И у них на самом деле довольно близкие отношения. Помню, как после развода родителей тетя Лидия заходила почти каждый день, приносила пакеты с чипсами и гуакамоле собственного приготовления – называла его «целительной пищей». Они с мамой допоздна засиживались в гостиной и шептались, а я через коридор старалась заснуть. Однако в последнее время они проводят время по-разному. Для мамы нет занятия приятнее, чем послушать классическую музыку и почитать книгу о Платоне, а тетя Лидия мотается в импровизированные поездки слушать Arcade Fire и ходит на свидания с парнями, у которых все руки в татуировках и хипстерские очки. В результате я ее вижу реже, чем хотелось бы.

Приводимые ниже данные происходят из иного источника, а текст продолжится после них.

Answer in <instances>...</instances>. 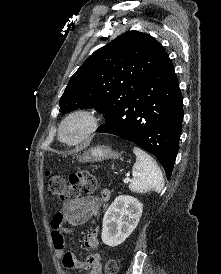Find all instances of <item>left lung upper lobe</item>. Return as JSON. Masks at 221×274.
<instances>
[{
  "label": "left lung upper lobe",
  "instance_id": "1",
  "mask_svg": "<svg viewBox=\"0 0 221 274\" xmlns=\"http://www.w3.org/2000/svg\"><path fill=\"white\" fill-rule=\"evenodd\" d=\"M167 56L148 34H121L95 51L71 77L60 99V112L95 108L106 116L139 93Z\"/></svg>",
  "mask_w": 221,
  "mask_h": 274
}]
</instances>
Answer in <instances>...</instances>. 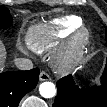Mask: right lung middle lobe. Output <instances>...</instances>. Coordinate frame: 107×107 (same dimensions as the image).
Masks as SVG:
<instances>
[{
	"mask_svg": "<svg viewBox=\"0 0 107 107\" xmlns=\"http://www.w3.org/2000/svg\"><path fill=\"white\" fill-rule=\"evenodd\" d=\"M11 23L12 17L9 13V10L4 7H0V28L6 29L11 25Z\"/></svg>",
	"mask_w": 107,
	"mask_h": 107,
	"instance_id": "right-lung-middle-lobe-1",
	"label": "right lung middle lobe"
}]
</instances>
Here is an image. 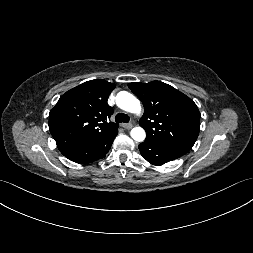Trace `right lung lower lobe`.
<instances>
[{"label":"right lung lower lobe","instance_id":"98d812e1","mask_svg":"<svg viewBox=\"0 0 253 253\" xmlns=\"http://www.w3.org/2000/svg\"><path fill=\"white\" fill-rule=\"evenodd\" d=\"M118 131L112 133L111 135L105 136L93 143L81 146L64 156L71 161L80 164L92 163L98 159L104 158L109 152L114 138L116 137Z\"/></svg>","mask_w":253,"mask_h":253}]
</instances>
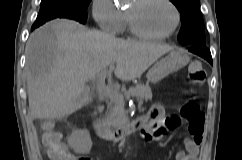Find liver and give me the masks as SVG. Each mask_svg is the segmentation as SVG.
<instances>
[{
    "instance_id": "6515ba94",
    "label": "liver",
    "mask_w": 242,
    "mask_h": 160,
    "mask_svg": "<svg viewBox=\"0 0 242 160\" xmlns=\"http://www.w3.org/2000/svg\"><path fill=\"white\" fill-rule=\"evenodd\" d=\"M168 44L117 39L72 20H54L35 30L26 45L25 75L34 119L73 114L92 101L85 83L110 64L120 80L140 77Z\"/></svg>"
}]
</instances>
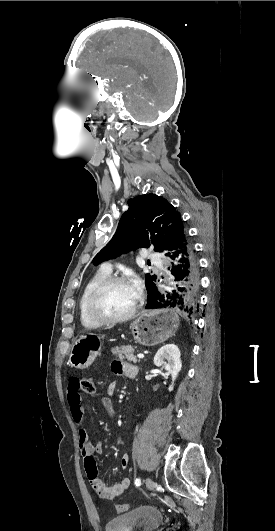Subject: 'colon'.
Instances as JSON below:
<instances>
[{
	"instance_id": "1",
	"label": "colon",
	"mask_w": 275,
	"mask_h": 531,
	"mask_svg": "<svg viewBox=\"0 0 275 531\" xmlns=\"http://www.w3.org/2000/svg\"><path fill=\"white\" fill-rule=\"evenodd\" d=\"M80 389L89 397L96 398L98 383L97 381H94L92 377H85V381H82L80 384ZM116 510L117 513L121 515L128 510V506L126 504H118Z\"/></svg>"
}]
</instances>
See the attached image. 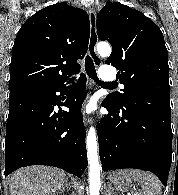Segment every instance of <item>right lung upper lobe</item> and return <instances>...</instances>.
<instances>
[{"label": "right lung upper lobe", "mask_w": 178, "mask_h": 195, "mask_svg": "<svg viewBox=\"0 0 178 195\" xmlns=\"http://www.w3.org/2000/svg\"><path fill=\"white\" fill-rule=\"evenodd\" d=\"M88 14L65 2L50 5L31 16L18 31L12 48L10 94L54 87L80 66L88 48Z\"/></svg>", "instance_id": "cb5924a9"}]
</instances>
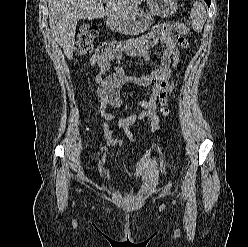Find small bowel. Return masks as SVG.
Wrapping results in <instances>:
<instances>
[{"label":"small bowel","instance_id":"small-bowel-1","mask_svg":"<svg viewBox=\"0 0 248 247\" xmlns=\"http://www.w3.org/2000/svg\"><path fill=\"white\" fill-rule=\"evenodd\" d=\"M186 46L187 41L181 36L168 34L162 38H154L149 35L128 41L125 50L114 52L99 62L95 83L100 99L103 133L109 146H120L121 144L112 140V131L106 121L114 122L121 127L129 139L132 138L131 126L144 118H151L155 129L158 128L156 124L158 105H160L162 113H168V102L174 90V80H170V78L179 62V48ZM155 47L161 49L160 68L145 75H133L128 73L122 65L124 57H135L147 62L155 61V57L151 53V50ZM111 61L115 62L114 72L107 75L111 69ZM126 84L149 88L150 93L146 99L137 103L142 111L125 117H116L107 112V107L111 106L117 109L125 107V103L121 99V91Z\"/></svg>","mask_w":248,"mask_h":247}]
</instances>
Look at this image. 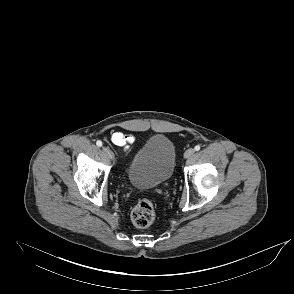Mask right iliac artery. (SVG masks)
Masks as SVG:
<instances>
[{
    "instance_id": "right-iliac-artery-1",
    "label": "right iliac artery",
    "mask_w": 294,
    "mask_h": 294,
    "mask_svg": "<svg viewBox=\"0 0 294 294\" xmlns=\"http://www.w3.org/2000/svg\"><path fill=\"white\" fill-rule=\"evenodd\" d=\"M96 145H97L98 147H101V146H102V142H101L100 140H98V141L96 142Z\"/></svg>"
}]
</instances>
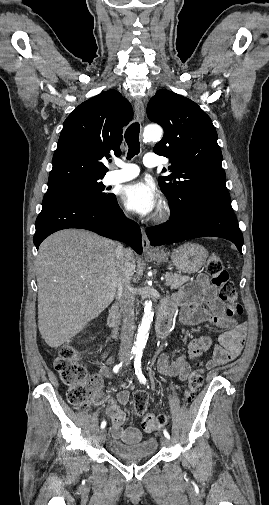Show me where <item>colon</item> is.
<instances>
[{"label": "colon", "mask_w": 269, "mask_h": 505, "mask_svg": "<svg viewBox=\"0 0 269 505\" xmlns=\"http://www.w3.org/2000/svg\"><path fill=\"white\" fill-rule=\"evenodd\" d=\"M206 273L211 282L219 289V297L228 303L227 316L229 318L243 313L242 306L236 301L237 292L234 283L230 280L223 261L217 254H212L206 263ZM201 363L190 373L187 388L184 394L185 402H190L203 383ZM54 369L61 382L67 386V401L79 411L86 412L90 409L91 397L95 392L97 382L88 378V373L80 361L79 353L75 347L64 346L54 360ZM148 396L143 391L136 392L134 396V410L137 415L144 416L143 429L147 432L158 431L166 422L164 415L146 413Z\"/></svg>", "instance_id": "5ec220e1"}]
</instances>
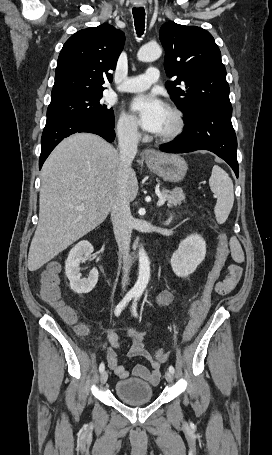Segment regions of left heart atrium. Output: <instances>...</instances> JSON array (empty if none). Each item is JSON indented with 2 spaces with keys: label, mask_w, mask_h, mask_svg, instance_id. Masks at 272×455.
Listing matches in <instances>:
<instances>
[{
  "label": "left heart atrium",
  "mask_w": 272,
  "mask_h": 455,
  "mask_svg": "<svg viewBox=\"0 0 272 455\" xmlns=\"http://www.w3.org/2000/svg\"><path fill=\"white\" fill-rule=\"evenodd\" d=\"M130 110L138 124L146 131L158 134L164 124L167 107L155 94H141L133 98Z\"/></svg>",
  "instance_id": "1"
}]
</instances>
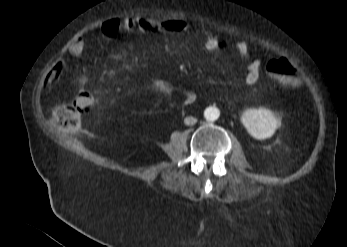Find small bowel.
Masks as SVG:
<instances>
[{"mask_svg": "<svg viewBox=\"0 0 347 247\" xmlns=\"http://www.w3.org/2000/svg\"><path fill=\"white\" fill-rule=\"evenodd\" d=\"M186 29L187 28L184 25H180L179 22L153 23V21L149 19L129 17L122 20L113 18L106 21L101 27V32L107 38H115L123 31L130 32L134 30H148L160 32L182 31ZM196 31L201 36L202 45L207 52L220 55L224 50H234L239 58L247 62V72L244 77L245 83L249 86H253L258 82L261 62L256 58L250 57L249 45L247 42L240 40L234 44L226 42L224 43L217 34L205 29L204 27H199ZM85 48V41L78 38L71 42L68 50L71 54L79 56L85 51ZM65 70L66 64L63 61L55 64L46 77V86L51 88L54 84H56L61 79ZM87 83L88 80L86 76L84 74L80 75L76 81L78 89L77 93L81 90H87ZM151 85L155 90L166 94H173L179 91L182 94L183 103L185 105H191L197 99V95L194 91L181 89L170 81L162 78H154Z\"/></svg>", "mask_w": 347, "mask_h": 247, "instance_id": "obj_1", "label": "small bowel"}]
</instances>
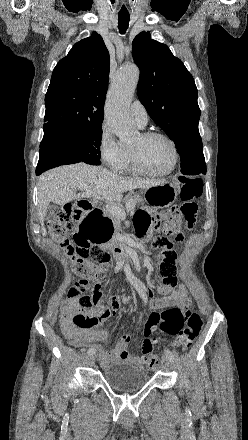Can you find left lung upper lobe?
<instances>
[{
  "mask_svg": "<svg viewBox=\"0 0 248 440\" xmlns=\"http://www.w3.org/2000/svg\"><path fill=\"white\" fill-rule=\"evenodd\" d=\"M132 55L140 69L138 97L153 121L173 139L185 175L206 173L202 140L198 130L200 109L192 75L167 45L139 33Z\"/></svg>",
  "mask_w": 248,
  "mask_h": 440,
  "instance_id": "obj_1",
  "label": "left lung upper lobe"
}]
</instances>
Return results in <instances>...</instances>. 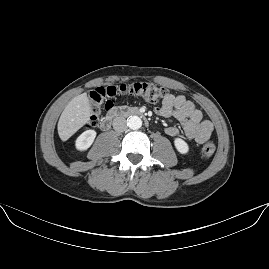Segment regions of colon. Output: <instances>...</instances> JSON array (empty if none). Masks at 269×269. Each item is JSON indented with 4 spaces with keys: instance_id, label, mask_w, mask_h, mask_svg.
Here are the masks:
<instances>
[{
    "instance_id": "obj_1",
    "label": "colon",
    "mask_w": 269,
    "mask_h": 269,
    "mask_svg": "<svg viewBox=\"0 0 269 269\" xmlns=\"http://www.w3.org/2000/svg\"><path fill=\"white\" fill-rule=\"evenodd\" d=\"M169 93L170 91L167 87L152 82H134L107 87H96L89 93L91 99L90 103L95 108L90 122L98 121L99 113L103 111L102 103L107 99L117 98L123 94H130L140 97L148 103H158L164 101L169 96ZM103 108L106 110L104 105ZM86 127H89V125L86 124ZM215 150V144L212 141H208L203 145L201 155L204 159H208L215 153Z\"/></svg>"
}]
</instances>
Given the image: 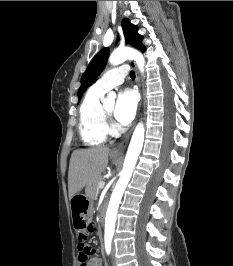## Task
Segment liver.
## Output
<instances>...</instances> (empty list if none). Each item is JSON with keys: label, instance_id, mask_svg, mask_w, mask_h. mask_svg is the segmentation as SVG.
I'll return each instance as SVG.
<instances>
[{"label": "liver", "instance_id": "6515ba94", "mask_svg": "<svg viewBox=\"0 0 233 266\" xmlns=\"http://www.w3.org/2000/svg\"><path fill=\"white\" fill-rule=\"evenodd\" d=\"M108 147H93L75 150L70 159L68 192L72 199L85 186L98 179L108 165Z\"/></svg>", "mask_w": 233, "mask_h": 266}]
</instances>
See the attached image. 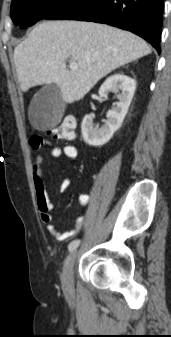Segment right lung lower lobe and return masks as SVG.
<instances>
[{
  "label": "right lung lower lobe",
  "instance_id": "1",
  "mask_svg": "<svg viewBox=\"0 0 171 337\" xmlns=\"http://www.w3.org/2000/svg\"><path fill=\"white\" fill-rule=\"evenodd\" d=\"M164 0H69L45 19L106 23L131 31L158 52Z\"/></svg>",
  "mask_w": 171,
  "mask_h": 337
}]
</instances>
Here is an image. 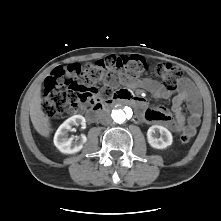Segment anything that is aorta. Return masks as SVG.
<instances>
[{
  "mask_svg": "<svg viewBox=\"0 0 221 221\" xmlns=\"http://www.w3.org/2000/svg\"><path fill=\"white\" fill-rule=\"evenodd\" d=\"M131 109L124 108V109H117L112 111V119L119 124L124 123L130 116H131Z\"/></svg>",
  "mask_w": 221,
  "mask_h": 221,
  "instance_id": "762f6f07",
  "label": "aorta"
}]
</instances>
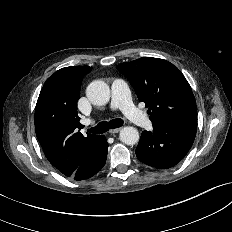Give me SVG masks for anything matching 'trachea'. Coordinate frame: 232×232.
<instances>
[{"label": "trachea", "instance_id": "1", "mask_svg": "<svg viewBox=\"0 0 232 232\" xmlns=\"http://www.w3.org/2000/svg\"><path fill=\"white\" fill-rule=\"evenodd\" d=\"M124 121L120 118L111 121H102L97 126L88 129L87 131L94 134H102L107 132L110 128L115 129L123 125Z\"/></svg>", "mask_w": 232, "mask_h": 232}]
</instances>
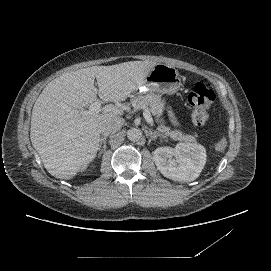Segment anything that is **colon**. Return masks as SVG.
<instances>
[{
	"instance_id": "obj_1",
	"label": "colon",
	"mask_w": 271,
	"mask_h": 271,
	"mask_svg": "<svg viewBox=\"0 0 271 271\" xmlns=\"http://www.w3.org/2000/svg\"><path fill=\"white\" fill-rule=\"evenodd\" d=\"M215 101V93L203 83L194 85L189 94L188 102L192 107V121L197 126H204L209 119V109ZM227 147V140L221 138L215 144L217 151L222 152Z\"/></svg>"
}]
</instances>
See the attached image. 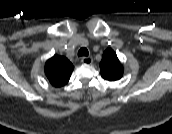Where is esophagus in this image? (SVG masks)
I'll return each instance as SVG.
<instances>
[{
  "label": "esophagus",
  "mask_w": 172,
  "mask_h": 134,
  "mask_svg": "<svg viewBox=\"0 0 172 134\" xmlns=\"http://www.w3.org/2000/svg\"><path fill=\"white\" fill-rule=\"evenodd\" d=\"M81 62L83 64L91 65L93 63L92 57H82Z\"/></svg>",
  "instance_id": "1"
}]
</instances>
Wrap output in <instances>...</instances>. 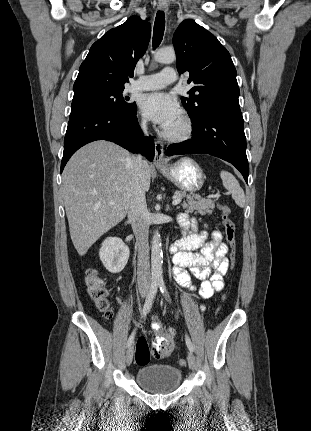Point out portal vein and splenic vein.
<instances>
[{"instance_id": "1", "label": "portal vein and splenic vein", "mask_w": 311, "mask_h": 431, "mask_svg": "<svg viewBox=\"0 0 311 431\" xmlns=\"http://www.w3.org/2000/svg\"><path fill=\"white\" fill-rule=\"evenodd\" d=\"M182 202L181 198H177V200H173L172 206H177V204H180ZM109 206H114V202H108Z\"/></svg>"}]
</instances>
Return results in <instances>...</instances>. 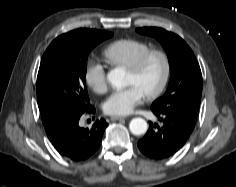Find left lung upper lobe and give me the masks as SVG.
Returning a JSON list of instances; mask_svg holds the SVG:
<instances>
[{
  "label": "left lung upper lobe",
  "mask_w": 236,
  "mask_h": 187,
  "mask_svg": "<svg viewBox=\"0 0 236 187\" xmlns=\"http://www.w3.org/2000/svg\"><path fill=\"white\" fill-rule=\"evenodd\" d=\"M140 34L155 37L165 49L170 64V81L165 94L151 110L170 112L196 121L202 94V74L194 53L178 35L162 28L144 27Z\"/></svg>",
  "instance_id": "left-lung-upper-lobe-1"
}]
</instances>
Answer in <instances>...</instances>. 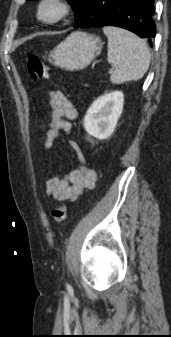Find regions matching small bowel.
Masks as SVG:
<instances>
[{
	"label": "small bowel",
	"mask_w": 171,
	"mask_h": 337,
	"mask_svg": "<svg viewBox=\"0 0 171 337\" xmlns=\"http://www.w3.org/2000/svg\"><path fill=\"white\" fill-rule=\"evenodd\" d=\"M50 128L47 133L41 158L51 157L54 140L60 132L69 134L72 130L71 120L77 116L74 103L61 91L49 92ZM70 146L76 153L79 168L68 171L63 175L54 174L46 183V197L57 201H75L85 189L94 187L97 179L95 170L86 164L85 157L75 141Z\"/></svg>",
	"instance_id": "c3829d8e"
}]
</instances>
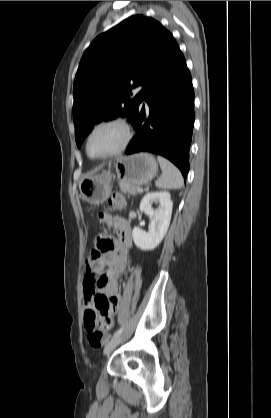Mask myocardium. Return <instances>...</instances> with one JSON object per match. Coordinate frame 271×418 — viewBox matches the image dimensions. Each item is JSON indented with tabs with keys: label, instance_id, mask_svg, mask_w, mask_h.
Here are the masks:
<instances>
[{
	"label": "myocardium",
	"instance_id": "myocardium-1",
	"mask_svg": "<svg viewBox=\"0 0 271 418\" xmlns=\"http://www.w3.org/2000/svg\"><path fill=\"white\" fill-rule=\"evenodd\" d=\"M107 126H115L119 128L122 132V140L121 143L113 150L103 154V155H92L90 152V140L92 136L97 132L99 129L107 127ZM132 138V129L128 122H126L122 118H107L104 120L99 121L96 123L88 132L86 139H85V151L88 157L92 159H107L113 156L119 155L123 151L126 150Z\"/></svg>",
	"mask_w": 271,
	"mask_h": 418
}]
</instances>
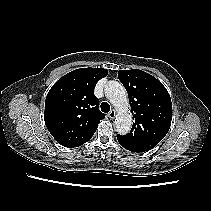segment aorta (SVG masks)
I'll use <instances>...</instances> for the list:
<instances>
[{"mask_svg": "<svg viewBox=\"0 0 211 211\" xmlns=\"http://www.w3.org/2000/svg\"><path fill=\"white\" fill-rule=\"evenodd\" d=\"M105 94L117 111L115 119L117 132L121 135L129 133L132 126V114L125 88L117 81H109L105 86Z\"/></svg>", "mask_w": 211, "mask_h": 211, "instance_id": "obj_1", "label": "aorta"}]
</instances>
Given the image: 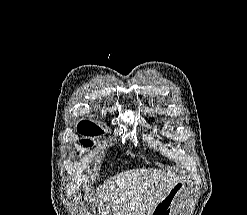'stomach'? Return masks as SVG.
Listing matches in <instances>:
<instances>
[{
	"label": "stomach",
	"mask_w": 247,
	"mask_h": 215,
	"mask_svg": "<svg viewBox=\"0 0 247 215\" xmlns=\"http://www.w3.org/2000/svg\"><path fill=\"white\" fill-rule=\"evenodd\" d=\"M186 191V183L181 179L176 180L154 206L150 215H175V205Z\"/></svg>",
	"instance_id": "obj_1"
}]
</instances>
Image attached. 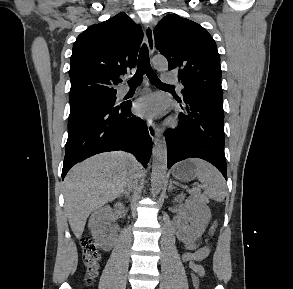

Сейчас они с мамой мне улыбаются.
– С добрым утром, соня, – говорит мама нараспев, ее карие глаза блестят. – Мы делаем красные, белые и черничные смузи, что же еще? У меня не было черники, а Лидия ее принесла! Кризис предотвращен.
А-а, сегодня Четвертое июля. В груди шевелится – нет, не счастье, а… назовем это не-грустью. Я обожаю этот праздник, он наступает ровно за две недели до моего дня рождения, у него вкус маминых клубничных, банановых и черничных смузи и запах зажаренных гамбургеров; он приносит с собой веселье, жару и беззаботность. Может, стоит поблагодарить папу за то, что позволил мне этим летом провести День независимости в Америке?
– Да, я герой, – говорит тетя Лидия, улыбаясь нам с мамой.
Я улыбаюсь в ответ. Мама хмыкает и возвращается к бананам.
– Итак, ребенок, – продолжает тетя Лидия беззаботным тоном, вдумчивые глаза следят за мной, – я слышала, у тебя изменились планы на лето.
Сердце сжимается.
– Можно и так сказать, – бормочу я и бросаю взгляд на маму.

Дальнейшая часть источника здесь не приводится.